At 0 speed and 0 torque, there is no movement.
Correct, but, consider what would happen if the winch was not perfectly level when it was installed. In that case, the object would pull on the winch, like a car trying to roll downhill if left in neutral.
If your winch were setup to only use a proportional gain, then the position would "droop" from the ideal/setpoint until such a position was reached that the object's torque matched the torque provided by the proportional controller's output.
Even if your winch were perfectly level before installation, the system will have friction, and that friction will prevent a purely proportional controller from ever achieving the desired setpoint. At some point, the proportional gain simply won't result in enough torque to overcome the system friction and get to target.

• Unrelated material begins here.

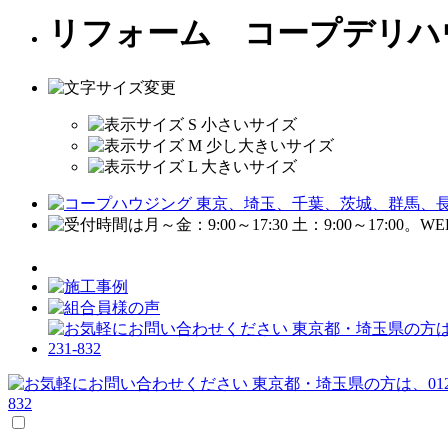
リフォーム コープデリハ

You could increase the proportional gain to push the system closer to target, but this is a bad idea because it's going to make your system way more sensitive to large steps in command position, to the point that you could drive your system unstable.
Besides stability issues, the integral term automatically pushes the system for you - an integral term "watches" the error. If it "looks" at error and sees you're not in position, then it automatically pushes a little harder.
Once the integral term sees you're in position, it stops increasing the applied force. Whatever it had been applying is retained, and this is what makes up for position droop.
It is possible for an integral term to send you into instability, but that would only happen if the integral gain were too large for your system and you can get the same instability from a strictly proportional controller if the proportional gain is too high.
If you're struggling to tune the system, then I would refer you to the Ziegler-Nichols method. From that page,
This tuning rule is meant to give PID loops best disturbance rejection.
It yields an aggressive gain and overshoot – some applications wish to instead minimize or eliminate overshoot, and for these this method is inappropriate. In this case, the equations from the row labelled 'no overshoot' can be used to compute appropriate controller gains.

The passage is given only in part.